Князь обрисовал мне ситуацию. <…> Он вез важнейшие документы, которые
не мог здесь оставить: попадись они в руки большевикам, случилось бы непоправимое; кроме того, при нем была внушительная сумма
денег в иностранной валюте, в основном — в швейцарских франках.
В
какой-то момент казалось, что все пропало. Ординарцы вернулись с известием, что
лошадей нет, а большевики уже перекрыли все выезды из города. Князь совсем пал
духом, отвел меня в сторону и быстро сказал, положив руку мне на плечо:
—
Ты мой друг. И не раз говорил, что гордишься нашей дружбой. Пришло время делом
доказать слова. Возьми эту папку с документами и деньгами и храни до моего
возвращения, если я вообще вернусь. Если нет, уничтожь документы, а деньги
оставь себе. Здесь пятьдесят тысяч швейцарских франков. Я надеюсь одурачить
коммунистов, выбраться из этой мышеловки и пешком дойти до надежного места.
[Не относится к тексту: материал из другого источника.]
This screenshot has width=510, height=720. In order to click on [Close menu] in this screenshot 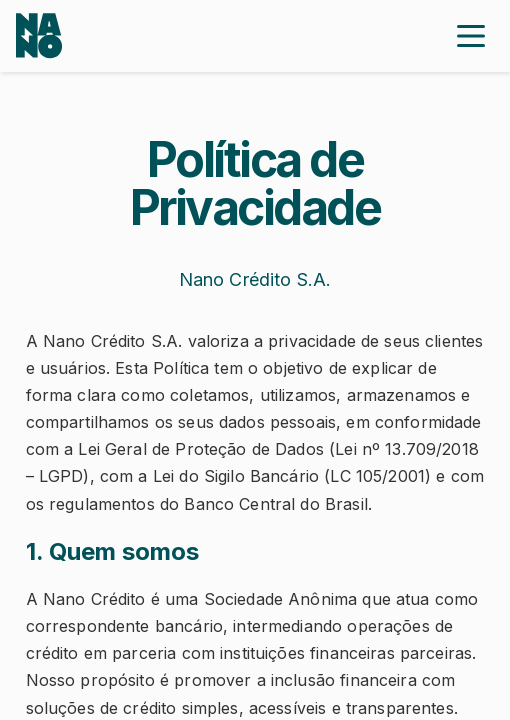 , I will do `click(471, 36)`.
Придется устроить маскарад с переодеванием, меня будут обыскивать, и я не могу
нести папку с собой. Поклянись, что не отдашь ее большевикам.
Я
боялся брать папку, потому что, найди ее у меня большевики, мне пришел бы
конец, но отказаться тоже не мог, и согласился. На мое счастье в этот момент
появился один из ординарцев с четырьмя лошадьми и проводником, который обещал
вывести князя из города. Обняв и расцеловав меня в обе щеки, князь взял папку,
вспрыгнул на лошадь, и его поглотила тьма. Вдали, отмечая путь беглецов,
залаяли собаки. Мы услышали выстрел, потом, чуть дальше, другой, потом еще
несколько. Что стало с князем? Но долго беспокоиться о нем нам не пришлось.
Случайно выглянув в окно, я увидел в центре площади группу людей, беседовавших
под фонарем. Площадь тонула во мраке, видны были только силуэты со зловещими очертаниями
винтовочных стволов, и крошечные огоньки сигарет. Эти тихие, неподвижные тени,
незаметно, без всякого насилия овладевшие главной
площадью города, означали не что иное, как триумф большевизма. Прощай старый
буржуазный мир! Князья, разбитые без боя, галопом удирали через степь, а здесь
оставалось гражданское население, обычные люди, которые ни во что не
вмешивались и с ужасом смотрели через щели в занавесках на новых хозяев России.
Оглянувшись,
мы увидели, что остались одни. Офицеры исчезли. Не было никого и ничего, кроме
меня, двух клоунов, еще одного пожилого крупье и пулеметов, из которых никто не
посмел стрелять, — их дула целились в темные фигуры, стоявшие на площади под
фонарем. На цыпочках, взявшись за руки, как в сарсуэле, мы вышли на улицу и,
прижимаясь к стенам, тихонько разбежались по домам. Я, два клоуна и
старик-крупье. Все, что осталось от буржуазии, на которую мы надеялись до
последней минуты.
Проснулись
мы уже под сенью серпа и молота, символа победивших Советов. На всех домах в
Гомеле развевались красные флаги, большевики взялись за переделку мира на
советский лад, чем занимаются и по сию пору. Магазины, базары и кафе утром не
открылись, но днем патрули заставили хозяев открыть кое-какие торговые точки,
предварительно конфисковав у них все предметы роскоши и товары не утилитарного
назначения. Патрули ходили из дома в дом, обнюхивая каждый угол в поисках
скрывавшихся царских военных и известных контрреволюционеров. Несколько человек
они расстреляли. <…>
Через
двенадцать часов после прихода красных все товары в Гомеле были конфискованы, а
к дверям магазинов стояли очереди. Тут им не было равных.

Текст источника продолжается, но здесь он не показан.